EXERCISE GOAL. Return all the entries below exactly, except for the images they hold.

DATA FOR THE TASK.
----

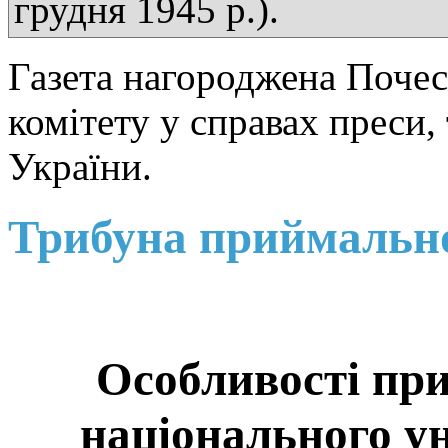
грудня 1945 р.).
Газета нагороджена Поче
комітету у справах преси,
України.
Трибуна приймальної
Особливості пр
національного ун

----

ANSWER.
грудня 1945 р.).
Газета нагороджена Поче
комітету у справах преси,
України.
Трибуна приймальної
Особливості пр
національного ун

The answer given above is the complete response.